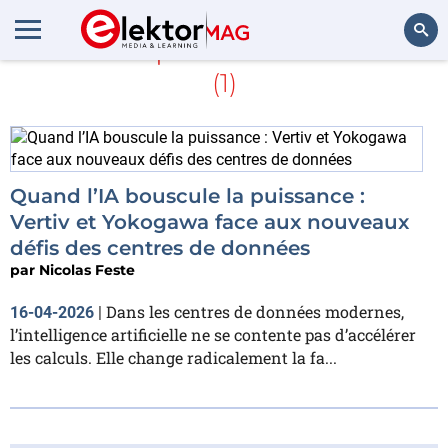
En savoir plus sur
validation
(1)
Rechercher
Quand l’IA bouscule la puissance :
Vertiv et Yokogawa face aux nouveaux
défis des centres de données
par
Nicolas Feste
Dans les centres de données modernes,
16-04-2026
|
l’intelligence artificielle ne se contente pas d’accélérer
les calculs. Elle change radicalement la fa...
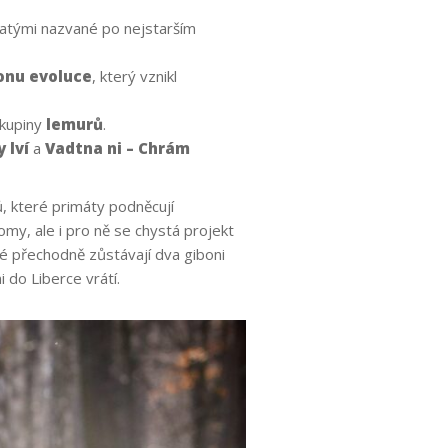
atými nazvané po nejstarším
onu evoluce
, který vznikl
skupiny
lemurů
.
 lví
a
Vadtna ni – Chrám
ů, které primáty podněcují
omy, ale i pro ně se chystá projekt
é přechodně zůstávají dva giboni
 do Liberce vrátí.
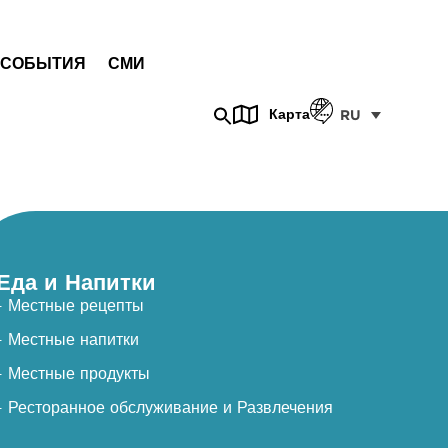
СОБЫТИЯ
СМИ
Карта
RU
Еда и Напитки
- Местные рецепты
- Местные напитки
- Местные продукты
- Ресторанное обслуживание и Развлечения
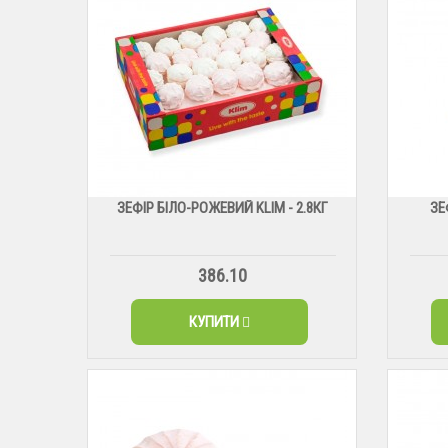
ЗЕФІР БІЛО-РОЖЕВИЙ KLIM - 2.8КГ
ЗЕ
386.10
КУПИТИ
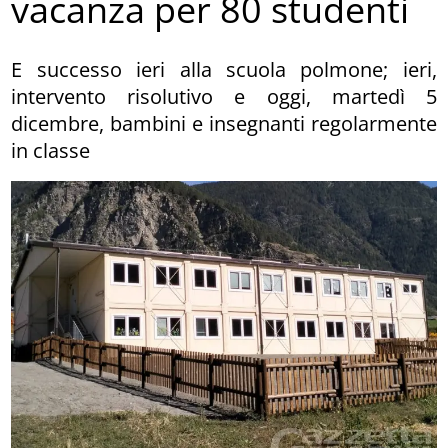
vacanza per 80 studenti
E successo ieri alla scuola polmone; ieri,
intervento risolutivo e oggi, martedì 5
dicembre, bambini e insegnanti regolarmente
in classe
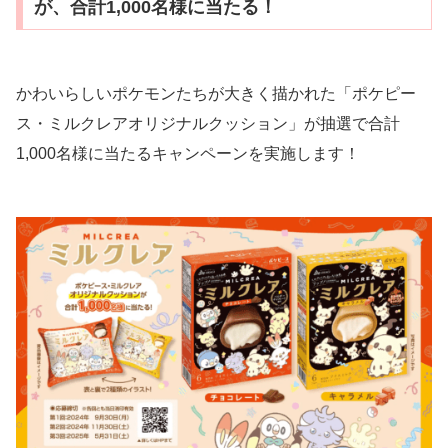
が、合計1,000名様に当たる！
かわいらしいポケモンたちが大きく描かれた「ポケピー
ス・ミルクレアオリジナルクッション」が抽選で合計
1,000名様に当たるキャンペーンを実施します！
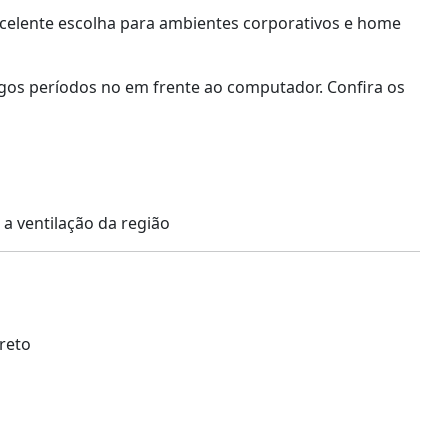
celente escolha para ambientes corporativos e home
os períodos no em frente ao computador. Confira os
a ventilação da região
reto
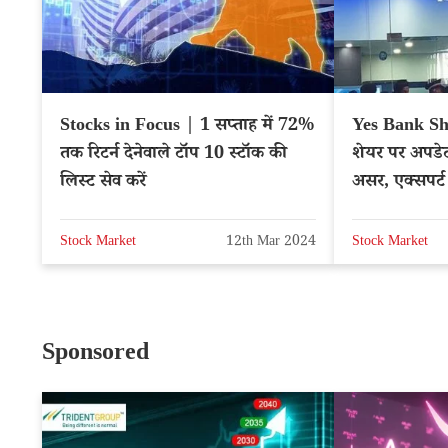
Stocks in Focus | 1 सप्ताह में 72%
Yes Bank Sha
तक रिटर्न देनेवाले टॉप 10 स्टॉक की
शेयर पर अपडेट
लिस्ट सेव करें
असर, एक्सपर्ट की
News
Stock Market
12th Mar 2024
Stock Market
Sponsored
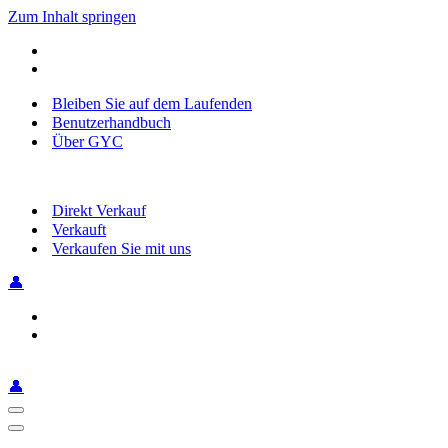
Zum Inhalt springen
Bleiben Sie auf dem Laufenden
Benutzerhandbuch
Über GYC
Direkt Verkauf
Verkauft
Verkaufen Sie mit uns
👤
👤
Navigationsmenü
Navigationsmenü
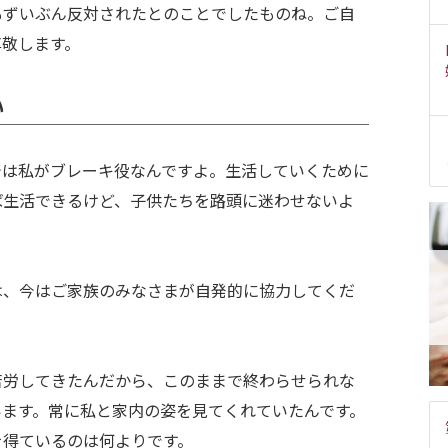
もずいぶん反対されたとのことでしたものね。ご自
尊敬します。
い
今は私がブレーキ役なんですよ。生活していくために
ば生活できるけど、子供たちを路頭に迷わせないよ
は、今はご家族のみなさまが自発的に協力してくだ
苦労してきたんだから、このままで終わらせられな
います。常に私と家内の姿を見てくれていたんです。
を得ているのは何よりです。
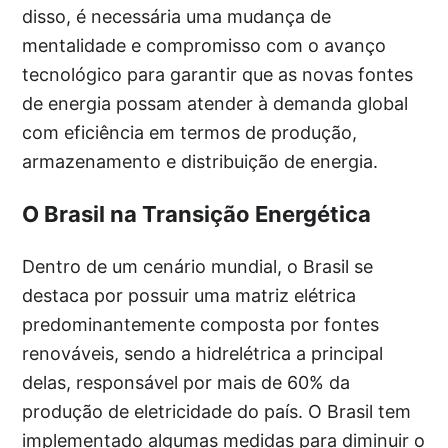
disso, é necessária uma mudança de
mentalidade e compromisso com o avanço
tecnológico para garantir que as novas fontes
de energia possam atender à demanda global
com eficiência em termos de produção,
armazenamento e distribuição de energia.
O Brasil na Transição Energética
Dentro de um cenário mundial, o Brasil se
destaca por possuir uma matriz elétrica
predominantemente composta por fontes
renováveis, sendo a hidrelétrica a principal
delas, responsável por mais de 60% da
produção de eletricidade do país. O Brasil tem
implementado algumas medidas para diminuir o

Exercise -
Reproduce the listing above exactly from the line containing "do Liberce vrátí." up to and including the line containing "かわいらしいポケモンたちが大きく描かれた「ポケピー", omitting any images and everything outside those lines.

Answer space -
 do Liberce vrátí.
СОБЫТИЯ
СМИ
Карта
RU
Еда и Напитки
- Местные рецепты
- Местные напитки
- Местные продукты
- Ресторанное обслуживание и Развлечения
ЗЕФІР БІЛО-РОЖЕВИЙ KLIM - 2.8КГ
ЗЕ
386.10
КУПИТИ
vacanza per 80 studenti
E successo ieri alla scuola polmone; ieri,
intervento risolutivo e oggi, martedì 5
dicembre, bambini e insegnanti regolarmente
in classe
が、合計1,000名様に当たる！
かわいらしいポケモンたちが大きく描かれた「ポケピー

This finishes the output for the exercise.